By Christina Okello - RFI
Africa REUTERSEduardo Munoz
SEP 26, 2019 LISTEN
REUTERS/Eduardo Munoz

Two years after the #MeToo Movement revolutionised gender discourse in the West, African women are still being left out of the conversation. That's according to a new campaign group, African Women on Board, which is urging world leaders at the UN General Assembly to better engage African women.

"#MeToo didn't come to the African continent," comments Nkiru Balonwu, a Nigerian entrepreneur and founder of African Women on Board.

"There were pockets of conversation around #MeToo but nothing that really moved the conversation forward," she told RFI.

Launched on Thursday at the UN General Assembly (UNGA), African Women on Board (AWM) is made up of entrepreneurs and politicians from across Africa and the diaspora. Its aim is to give a voice to African women, and change how they're perceived.

The UNGA is used as a platform to highlight the issues that matter most to countries. A major theme over the past week has been climate action. Feminist groups like AWB also want gender equality, especially for black women, to top global concerns.

"If you google images of us, you see women carrying things on their heads, five babies on their backs...but when you see America, you see greatness – though perhaps not today," she told RFI, hinting at the US president Donald Trump, who's battling an impeachment inquiry over claims he pressured Ukraine for help digging up dirt on his Democratic rival.

Powerful role models
"What if we channeled that same energy to show the amazing doctors, lawyers and women who are working on farms to feed their families? If we see those images perhaps it will change how we see ourselves and how the world sees us."

The irony is that Africa does have powerful women as role models, including Ellen Johnson Sirleaf, Liberia's first female leader and Ethiopia's new president Saleh Work-Zewde. Moreover, countries like Rwanda are far ahead when it comes to promoting gender equality, having appointed over 60 percent of women to parliament.

"Rwanda created pipelines," comments Balonwu. "The women got there because they were given opportunities, and men created pipelines for them, so we need more men to be champions of women."

The trouble is that this equality is not trickling down into their homes.

This disconnect has largely been attributed to ingrained social attitudes and according to data from the World Bank, many women still believe that a man is justified in beating his wife is she refuses to have sex with him.

An African #MeToo
"I wouldn't say that sexual violence is an African problem," reckons Balonwu.

"#MeToo started from the Silicon Valley in the US. It was men behaving badly because there were no consequences. When women feel as though they cannot be heard things happen."

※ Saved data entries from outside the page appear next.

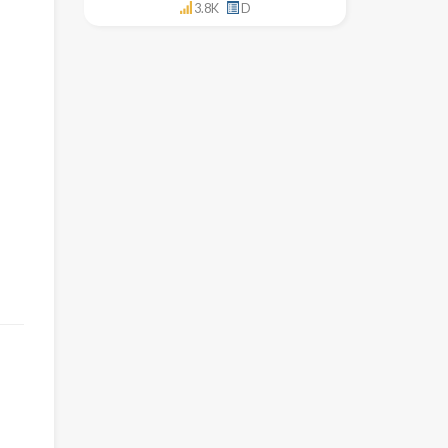
3.8K
D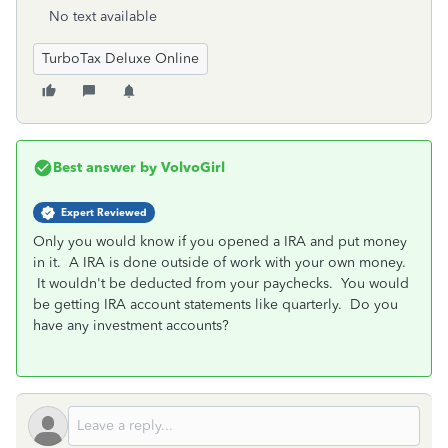
No text available
TurboTax Deluxe Online
Best answer by
VolvoGirl
Expert Reviewed
Only you would know if you opened a IRA and put money
in it. A IRA is done outside of work with your own money.
It wouldn't be deducted from your paychecks. You would
be getting IRA account statements like quarterly. Do you
have any investment accounts?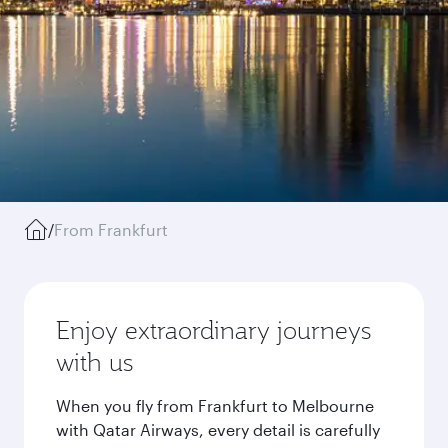
/
From Frankfurt
Enjoy extraordinary journeys
with us
When you fly from Frankfurt to Melbourne
with Qatar Airways, every detail is carefully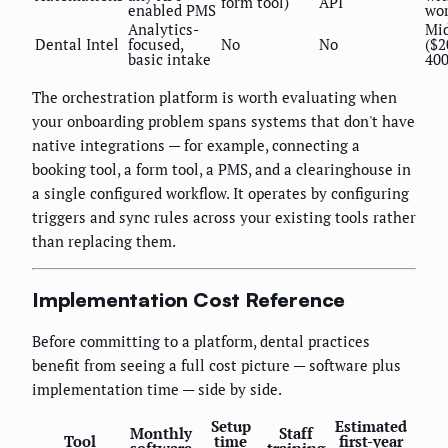
form tool)
API
enabled PMS
wor
Analytics-
Mi
Dental Intel
focused,
No
No
($2
basic intake
40
The orchestration platform is worth evaluating when
your onboarding problem spans systems that don't have
native integrations — for example, connecting a
booking tool, a form tool, a PMS, and a clearinghouse in
a single configured workflow. It operates by configuring
triggers and sync rules across your existing tools rather
than replacing them.
Implementation Cost Reference
Before committing to a platform, dental practices
benefit from seeing a full cost picture — software plus
implementation time — side by side.
Setup
Estimated
Monthly
Staff
Tool
time
first-year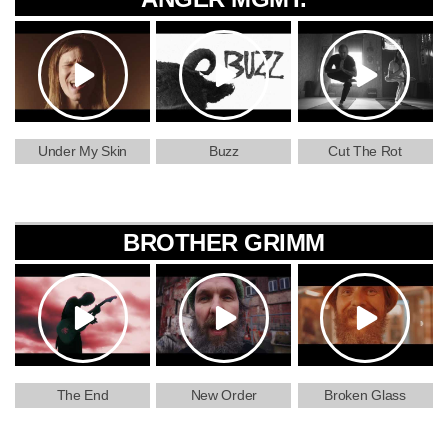
Under My Skin
Buzz
Cut The Rot
BROTHER GRIMM
The End
New Order
Broken Glass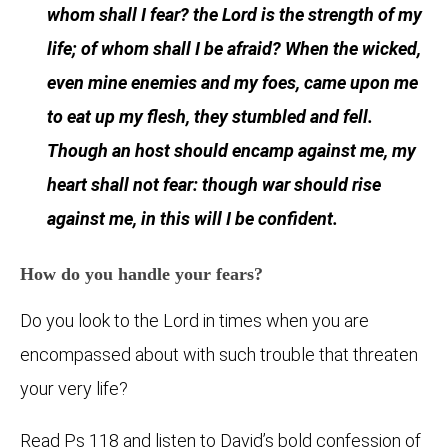
whom shall I fear? the Lord is the strength of my
life; of whom shall I be afraid? When the wicked,
even mine enemies and my foes, came upon me
to eat up my flesh, they stumbled and fell.
Though an host should encamp against me, my
heart shall not fear: though war should rise
against me, in this will I be confident.
How do you handle your fears?
Do you look to the Lord in times when you are
encompassed about with such trouble that threaten
your very life?
Read Ps 118 and listen to David’s bold confession of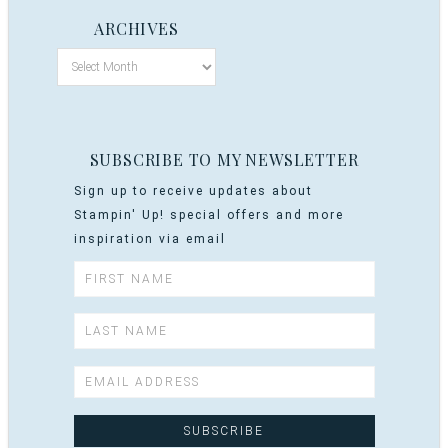
ARCHIVES
SUBSCRIBE TO MY NEWSLETTER
Sign up to receive updates about
Stampin' Up! special offers and more
inspiration via email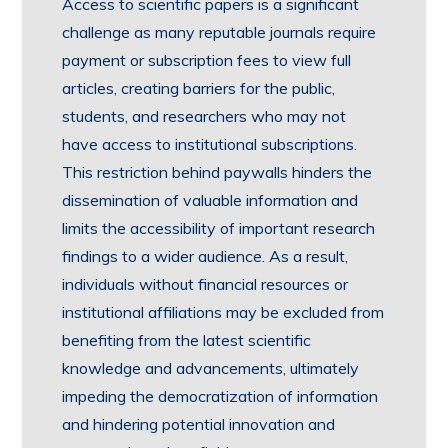
Access to scientific papers is a significant
challenge as many reputable journals require
payment or subscription fees to view full
articles, creating barriers for the public,
students, and researchers who may not
have access to institutional subscriptions.
This restriction behind paywalls hinders the
dissemination of valuable information and
limits the accessibility of important research
findings to a wider audience. As a result,
individuals without financial resources or
institutional affiliations may be excluded from
benefiting from the latest scientific
knowledge and advancements, ultimately
impeding the democratization of information
and hindering potential innovation and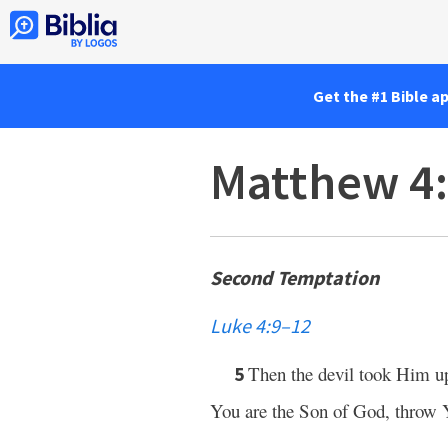
Get the #1 Bible a
Matthew 4
Second Temptation
Luke 4:9–12
Then the devil took Him 
5
You are the Son of God, throw Y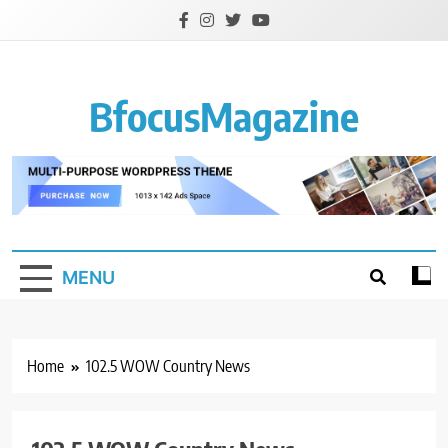
Skip
to
content
BfocusMagazine
MENU
Home
102.5 WOW Country News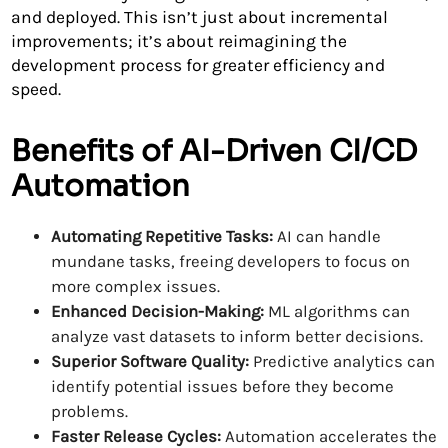
and deployed. This isn’t just about incremental
improvements; it’s about reimagining the
development process for greater efficiency and
speed.
Benefits of AI-Driven CI/CD
Automation
Automating Repetitive Tasks:
AI can handle
mundane tasks, freeing developers to focus on
more complex issues.
Enhanced Decision-Making:
ML algorithms can
analyze vast datasets to inform better decisions.
Superior Software Quality:
Predictive analytics can
identify potential issues before they become
problems.
Faster Release Cycles:
Automation accelerates the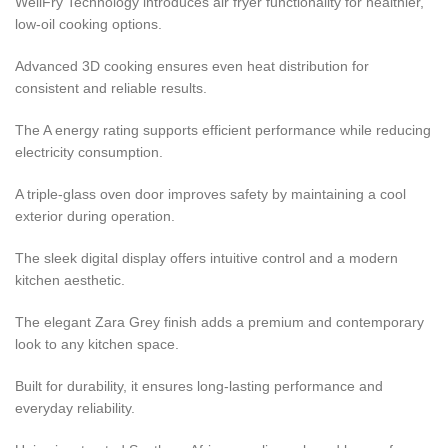
WellFry Technology introduces air fryer functionality for healthier,
low-oil cooking options.
Advanced 3D cooking ensures even heat distribution for
consistent and reliable results.
The A energy rating supports efficient performance while reducing
electricity consumption.
A triple-glass oven door improves safety by maintaining a cool
exterior during operation.
The sleek digital display offers intuitive control and a modern
kitchen aesthetic.
The elegant Zara Grey finish adds a premium and contemporary
look to any kitchen space.
Built for durability, it ensures long-lasting performance and
everyday reliability.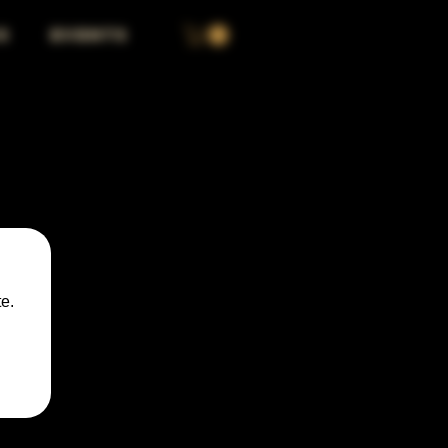
S
EVENTS
e.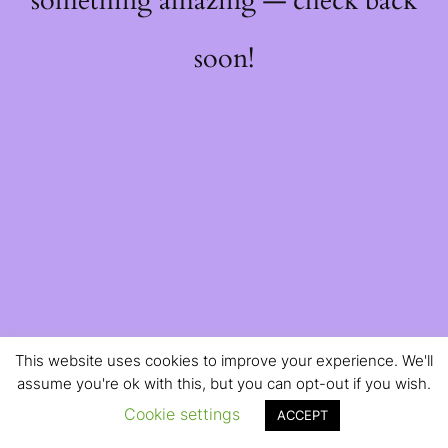
something amazing — check back
soon!
This website uses cookies to improve your experience. We'll
assume you're ok with this, but you can opt-out if you wish.
Cookie settings
ACCEPT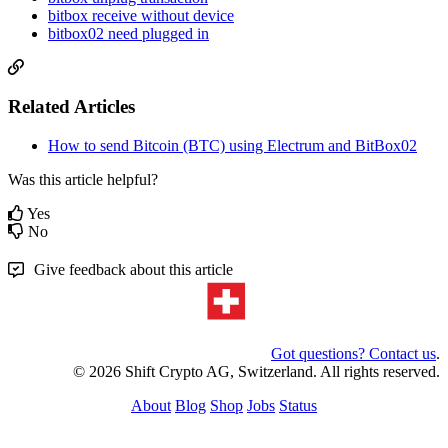
bitbox receive without device
bitbox02 need plugged in
Related Articles
How to send Bitcoin (BTC) using Electrum and BitBox02
Was this article helpful?
Yes
No
Give feedback about this article
Got questions? Contact us
.
© 2026 Shift Crypto AG, Switzerland. All rights reserved.
About
Blog
Shop
Jobs
Status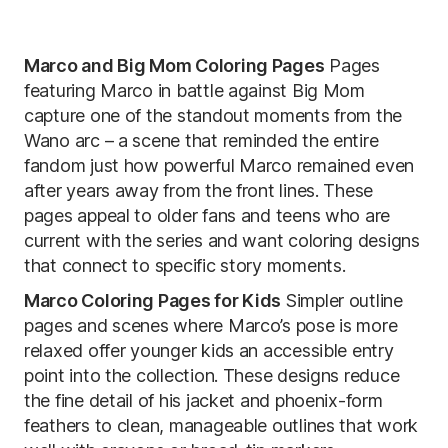
Marco and Big Mom Coloring Pages
Pages
featuring Marco in battle against Big Mom
capture one of the standout moments from the
Wano arc – a scene that reminded the entire
fandom just how powerful Marco remained even
after years away from the front lines. These
pages appeal to older fans and teens who are
current with the series and want coloring designs
that connect to specific story moments.
Marco Coloring Pages for Kids
Simpler outline
pages and scenes where Marco’s pose is more
relaxed offer younger kids an accessible entry
point into the collection. These designs reduce
the fine detail of his jacket and phoenix-form
feathers to clean, manageable outlines that work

Can women in Africa come out and say Me Too?
"Not only is it possible, they must.
"This is the whole point of African Women on Board to say to women you have to speak up for yourself. We are the ones raising these men, what if we believed in ourselves more?"

African women are facing varying scales of discrimination all at once from rape as a weapon of war to being trapped in early child marriages.

"We don't have to adopt the US version of #MeToo," adds Balonwu. 

"There are ways to have a movement that speaks to our own circumstances and have conversations about how men can better support women," she said.